Repeat for the next 2 months, at every game.

He felt the defeats, of which there were only a few, and celebrated the wins along with his team. After every single game, his dad and I told him how much we enjoyed watching him and his team play and we pushed down our frustration with seeing only a handful of players out on the field for the majority of the game over and over again. We knew he noticed it too, but any parent with a kid in sports knows that these are not the things you focus on. Your only focus is to support, support, support.

It's the coaches job to coach.

So we let them.

The thing about it is, although we don't question the coaches tactics or their plays or their decisions, football is a team sport. Everyone should get to play for more than a few plays per game...especially if they have never missed a practice and show a good attitude and eagerness to improve. And those exceptional players? They need a break sometimes. We are talking about growing kids here, not fully developed adults - you push their bodies now, they will pay later. And trust me, there is a ton of research backing this up.

Of course I support safely growing a young player who shows exceptional abilities too...but not at the expense of the rest of the kids on the team or his health. Let that exceptional kid shine, but let others get a chance too. Yes, I know, I'm not there for every minute of every practice and I've already admitted I know only enough about football to follow the game without being completely confused (most of the time), but I also know how it feels to wait for your turn, and to never get it. I know how it feels to want something, and never get it. I know how it feels to be overlooked. And I know how it feels when a few people are given the chances over and over again, while the rest of us watch from the sidelines.

It doesn't feel good.

But we sign a code of conduct when we let our kids play in organized sports...and we set good examples by following that code by not questioning the coaches. That code? It sometimes feels more like a gag order.

These boys are young. Most of them are 14 years old. Do you remember being 14? Do you remember all of the turmoil, growing, learning and maturing that happens when you are 14?

Sometimes I think the coaches don't remember. I'm not trying to belittle their job because there is no way that I could do it. But at the end of the last game of their season, when our head coach stood there and pumped up the boys, preparing them for 10th grade football and thanking them for being excellent players, students and kids he was saying all of the right things until...

"I'm sorry that all of you couldn't play as much as you would have liked...sometimes it just works out that way. That's why we had that special game for you to play against XYZ team, so that you could play too and feel what it's like."

It was all fine until then. I'm not the only parent who wanted to morph into mama bear mode and release a can of you-know-what on our coach, even though he is a perfectly nice man. And I also know that a lot of the boys kneeling there, on the grass beaming up at their coach with respect and admiration, felt like it was a slap in the face too.
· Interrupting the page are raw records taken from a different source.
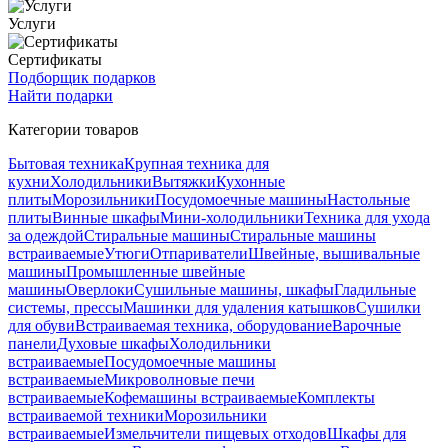
Услуги
Сертификаты
Подборщик подарков
Найти подарки
Категории товаров
Бытовая техника
Крупная техника для
кухни
Холодильники
Вытяжки
Кухонные
плиты
Морозильники
Посудомоечные машины
Настольные
плиты
Винные шкафы
Мини-холодильники
Техника для ухода
за одеждой
Стиральные машины
Стиральные машины
встраиваемые
Утюги
Отпариватели
Швейные, вышивальные
машины
Промышленные швейные
машины
Оверлоки
Сушильные машины, шкафы
Гладильные
системы, прессы
Машинки для удаления катышков
Сушилки
для обуви
Встраиваемая техника, оборудование
Варочные
панели
Духовые шкафы
Холодильники
встраиваемые
Посудомоечные машины
встраиваемые
Микроволновые печи
встраиваемые
Кофемашины встраиваемые
Комплекты
встраиваемой техники
Морозильники
встраиваемые
Измельчители пищевых отходов
Шкафы для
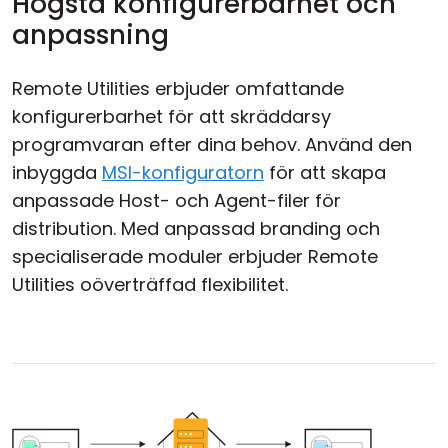
Högsta konfigurerbarhet och
anpassning
Remote Utilities erbjuder omfattande
konfigurerbarhet för att skräddarsy
programvaran efter dina behov. Använd den
inbyggda
MSI-konfiguratorn
för att skapa
anpassade Host- och Agent-filer för
distribution. Med anpassad branding och
specialiserade moduler erbjuder Remote
Utilities oöverträffad flexibilitet.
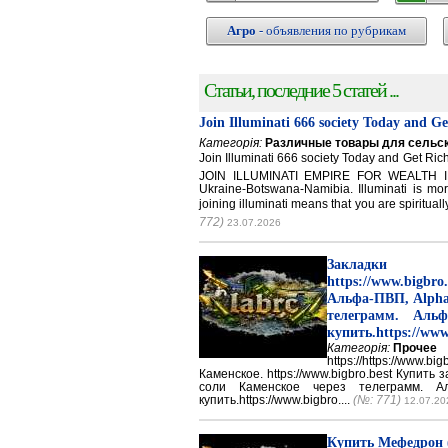
Агро
- объявления по рубрикам
Статьи, последние 5 статей ...
Join Illuminati 666 society Today and G
Категорія:
Различные товары для сельск
Join Illuminati 666 society Today and Get 
JOIN ILLUMINATI EMPIRE FOR WEALTH IN
Ukraine-Botswana-Namibia. Illuminati is mor
joining illuminati means that you are spirituall
772)
23.07.2026
Закладки 
https://www.big
Альфа-ПВП, Alpha
телеграмм. Аль
купить.https://www
Категорія:
Прочее
https://https://ww
Каменское. https://www.bigbro.best Купить
соли Каменское через телеграмм. 
купить.https://www.bigbro....
(№: 771)
12.07.20
Купить Мефедрон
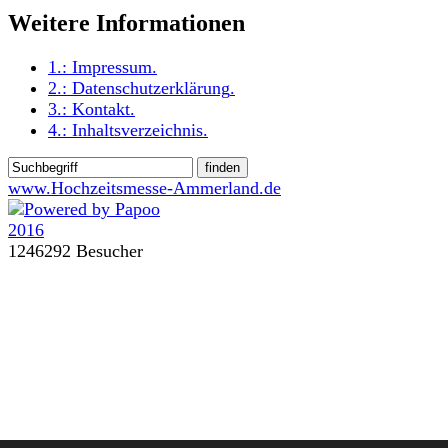
Weitere Informationen
1.:
Impressum
.
2.:
Datenschutzerklärung
.
3.:
Kontakt
.
4.:
Inhaltsverzeichnis
.
www.Hochzeitsmesse-Ammerland.de
1246292 Besucher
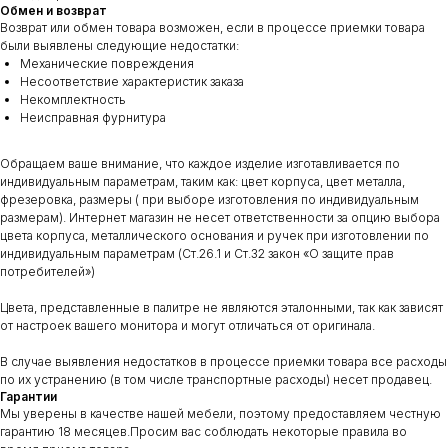
Обмен и возврат
Возврат или обмен товара возможен, если в процессе приемки товара
были выявлены следующие недостатки:
Механические повреждения
Несоответствие характеристик заказа
Некомплектность
Неисправная фурнитура
Обращаем ваше внимание, что каждое изделие изготавливается по
индивидуальным параметрам, таким как: цвет корпуса, цвет металла,
фрезеровка, размеры ( при выборе изготовления по индивидуальным
размерам). Интернет магазин не несет ответственности за опцию выбора
цвета корпуса, металлического основания и ручек при изготовлении по
индивидуальным параметрам (Ст.26.1 и Ст.32 закон «О защите прав
потребителей»)
Цвета, представленные в палитре не являются эталонными, так как зависят
от настроек вашего монитора и могут отличаться от оригинала.
В случае выявления недостатков в процессе приемки товара все расходы
по их устранению (в том числе транспортные расходы) несет продавец.
Гарантии
Мы уверены в качестве нашей мебели, поэтому предоставляем честную
гарантию 18 месяцев.Просим вас соблюдать некоторые правила во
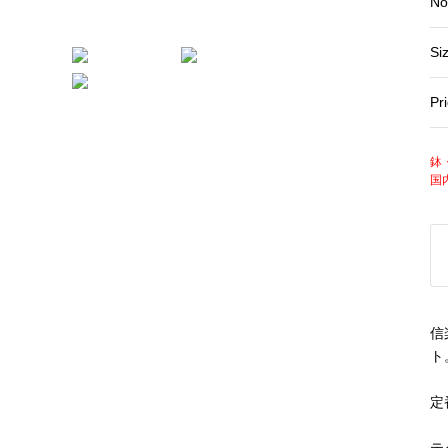
No
Si
Pr
鉢
国
信
ト
定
How about you just let them play next time?

So yes, no. You won't find me on the other end of the clipboard, calling the shots, making the playbooks and choosing who gets to go out on the field and when.

Not a chance.

That's why I think I love baseball more than football, everyone gets a turn at bat.

4 comments:

Anonymous said...

As YOU know, I was shocked at the patronizing talk given by that person.

And proud of your boy, who is a better man.

You made your point very well.

Probably a good thing you gave yourself time to reflect on the season... wish the coaches would do the same!

xxxooomom

Julie H said...

My son played pop warner last year and was hardly put in at all. He's EIGHT. (7 last year). So they start early with their picking the favorites.

Miller Family said...

I feel your frustration as a parent. That has been happening in Basketball this season and we are almost done. Ty is 10 and played pretty much every minute of the grid kids football games, but now hardly plays in BB. Different coaches, different strategies I guess. (fball was great cause everyone on our team got to play equally! Maybe because we are a smaller town) As a coach (of boys soccer), my main goal was for the boys to have fun and play their best. I switched the kids every 5 minutes regardless if we were winning or losing. We were 5 and 1. Kudos to you for being so supportive of your son and his sports. If I was in your shoes and would have heard that speech, I would have pulled out my can of you know what and pulled the coach aside, much to the embarrassment of my husband. Hang in there. The coach will get what's coming to him.

Trooper Thorn said...

It's too bad that the coach does not see beyond the immediate play. You need to give kids "game" experience so they can fill in when others are injured as the season goes on. And what abotu next year? When some of those exceptional kids quit playing where are you going to get their replacements from if you turned off the back ups by not playing them more?